Can the role of architecture be redefined in the era of mass migration?

Signage for the Architecture of Migration conference. (Courtesy Architecture of Migration)

In November 2019, voices from the spheres of architecture, design, political science, cybernetics, sociology, urbanism, and curatorial practice assembled in Riga.
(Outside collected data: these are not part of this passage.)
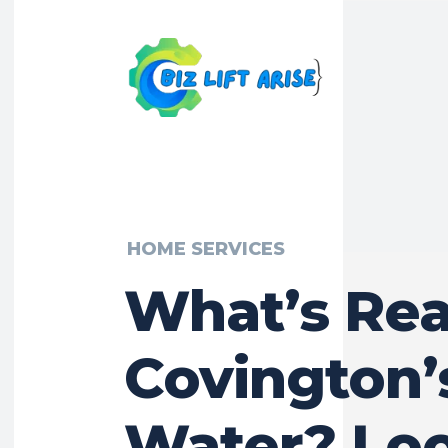
HOME SERVICES
What’s Real
Covington’
Water? Lo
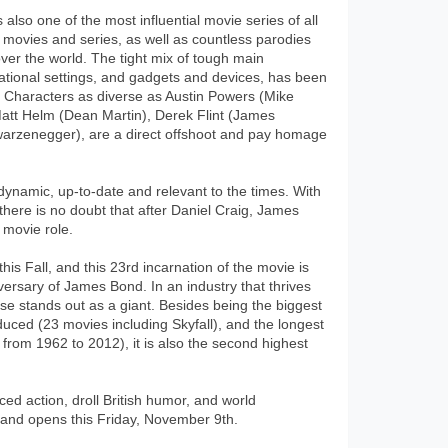
lso one of the most influential movie series of all
 movies and series, as well as countless parodies
 over the world. The tight mix of tough main
national settings, and gadgets and devices, has been
 Characters as diverse as Austin Powers (Mike
tt Helm (Dean Martin), Derek Flint (James
arzenegger), are a direct offshoot and pay homage
dynamic, up-to-date and relevant to the times. With
there is no doubt that after Daniel Craig, James
 movie role.
his Fall, and this 23rd incarnation of the movie is
niversary of James Bond. In an industry that thrives
se stands out as a giant. Besides being the biggest
uced (23 movies including Skyfall), and the longest
from 1962 to 2012), it is also the second highest
aced action, droll British humor, and world
) and opens this Friday, November 9th.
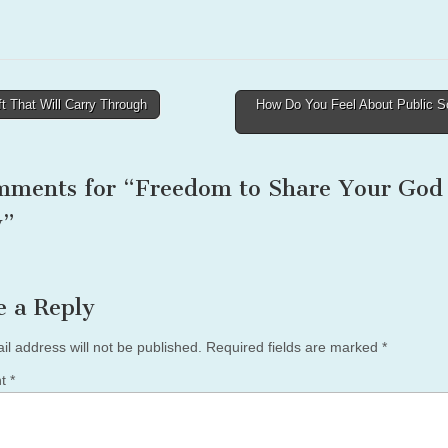
t That Will Carry Through
How Do You Feel About Public S
tion
mments for “
Freedom to Share Your God
y
”
e a Reply
il address will not be published.
Required fields are marked
*
nt
*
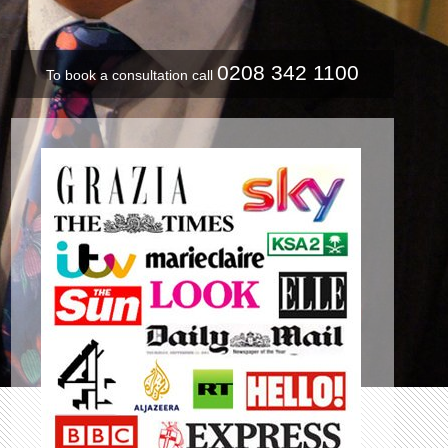
0208 342 1100
To book a consultation call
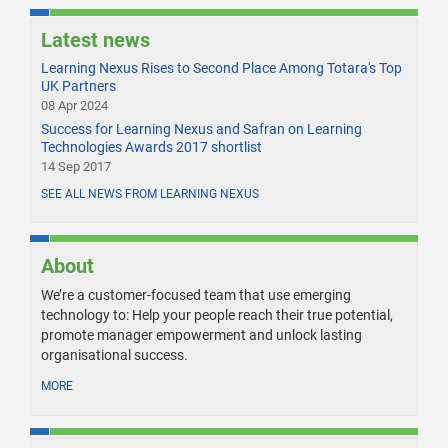
Latest news
Learning Nexus Rises to Second Place Among Totara's Top
UK Partners
08 Apr 2024
Success for Learning Nexus and Safran on Learning
Technologies Awards 2017 shortlist
14 Sep 2017
SEE ALL NEWS FROM LEARNING NEXUS
About
We’re a customer-focused team that use emerging
technology to: Help your people reach their true potential,
promote manager empowerment and unlock lasting
organisational success.
MORE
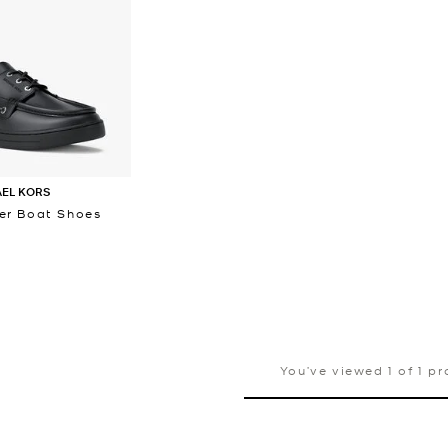
AEL KORS
er Boat Shoes
You’ve viewed 1 of 1 p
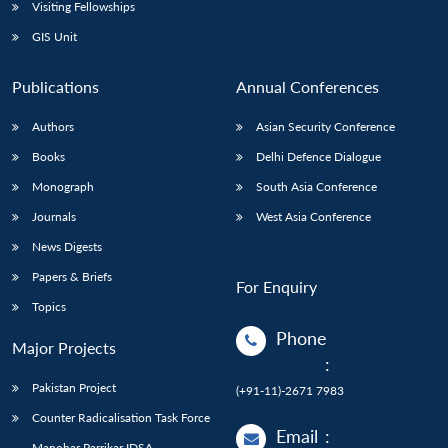
Open
Visiting Fellowships
MP-
Ask
n
Open
menu
Open
Open
s
LIBRARY
IDSA
Publications
Membership
An
GIS Unit
u
menu
menu
menu
NEWS
Expe
Publications
Annual Conferences
Authors
Asian Security Conference
Books
Delhi Defence Dialogue
Monograph
South Asia Conference
Journals
West Asia Conference
News Digests
Papers & Briefs
For Enquiry
Topics
Phone
Major Projects
:
Pakistan Project
(+91-11)-2671 7983
Counter Radicalisation Task Force
Email
:
Manohar Parrikar IDSA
Standing alongside a delegation of over four hundred from, and fresh to, the Latvian capital, Architecture of Migration—the first international conference of its kind—sought to open a fissure within which architecture in its broadest sense could be discussed through the lens of migration.

“The world today is characterized by movement, speed, networks, connections,” declared Dina Suhanova and Dagnija Smilga. “It is a globe of constant circulation.” Against this backdrop, Suhanova and Smilga, both Riga-based architects and co-organizers of the event, advocated for their own understanding of architecture; an understanding that is quiet in its radicality. In their reading, architecture cannot be reduced to an inhabitable building. It is a system – the physical infrastructure of space, intangible connections, and a medium and prerequisite for movement. A central aim of the conference was to push recognition that architecture operates through, beyond, and without borders, that it is, and always has been, a natural process with varying social and spatial consequences.

A group of people on stage at the Architecture of Migration conference
All of the conference’s speakers assembled on stage. (Inese Kalnina)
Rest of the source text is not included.